As part of his guilty plea to filing a false tax return for 2011, Hutchinson admitted that he took more than $10,000 in campaign funds for his personal use and didn’t report $20,000-per-month payments he received from one law firm and other sources of income he knowingly concealed from his taxes.

Prosecutors said they would seek to dismiss the other charges in the case, where he’s accused of spending thousands in campaign funds on personal items such as trips and groceries, once he’s sentenced. Hutchinson had previously pleaded not guilty in that case.

The maximum sentence for the tax fraud charge is up to three years in prison and up to a $100,000 fine, and the maximum for the bribery charge is up to five years in prison and up to a $250,000 fine.

Hutchinson also pleaded guilty to conspiracy to commit bribery and admitted to accepting more than $150,000 from the co-owner of orthodontic clinics in exchange for efforts to change a dental practices law. Hutchinson had been charged in that case on Monday shortly after change-of-plea hearings had been set in the Arkansas and Missouri cases. The co-owner of the orthodontic clinics was not named in the plea agreement.

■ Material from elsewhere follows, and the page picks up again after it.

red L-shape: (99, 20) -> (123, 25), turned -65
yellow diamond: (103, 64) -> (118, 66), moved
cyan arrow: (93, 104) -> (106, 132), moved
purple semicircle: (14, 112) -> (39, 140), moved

Hutchinson is expected to plead guilty to one count of conspiracy in federal court in Missouri on July 8 in a separate case where he and two former executives of Preferred Family Healthcare Inc. are accused of taking part in a multi-million dollar public corruption scheme that involved elected officials in Arkansas and Missouri. According to the agreement, prosecutors will seek to have the remaining charges against Hutchinson in that case dismissed after sentencing.

In that case, Hutchinson is accused of accepting thousands of dollars, including through cash, checks and attorney’s fees, in exchange for legislative action benefiting the nonprofit, its executives, lobbyist Rusty Cranford and Cranford’s clients. Cranford admitted last year to bribing lawmakers as part of the scheme.

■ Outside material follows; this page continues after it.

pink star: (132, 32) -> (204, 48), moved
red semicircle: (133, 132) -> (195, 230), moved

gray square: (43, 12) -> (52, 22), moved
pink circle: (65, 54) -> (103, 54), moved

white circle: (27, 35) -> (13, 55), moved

Hutchinson, 45, said little during the roughly 45-minute hearing before U.S. District Judge Kristine Baker. He declined to comment as he left the courtroom after the hearing.

“Jeremy has been engaged as a part time legislator for many years, and I am deeply saddened with this breach of the public trust,” Gov. Asa Hutchinson said in a statement. “As a public official, I know the damage this does to public confidence and trust in our elected officials. We should all double our efforts to do the right thing in public office and to restore the public trust. As my nephew, I hurt for him and his children. My prayers will continue for Jeremy, and I am hopeful this chapter of Arkansas political history will soon come to a close.”

Hutchinson, the former chairman of the Senate Judiciary Committee, is among several Arkansas lawmakers and lobbyists who have been ensnared in federal corruption probes since early 2017.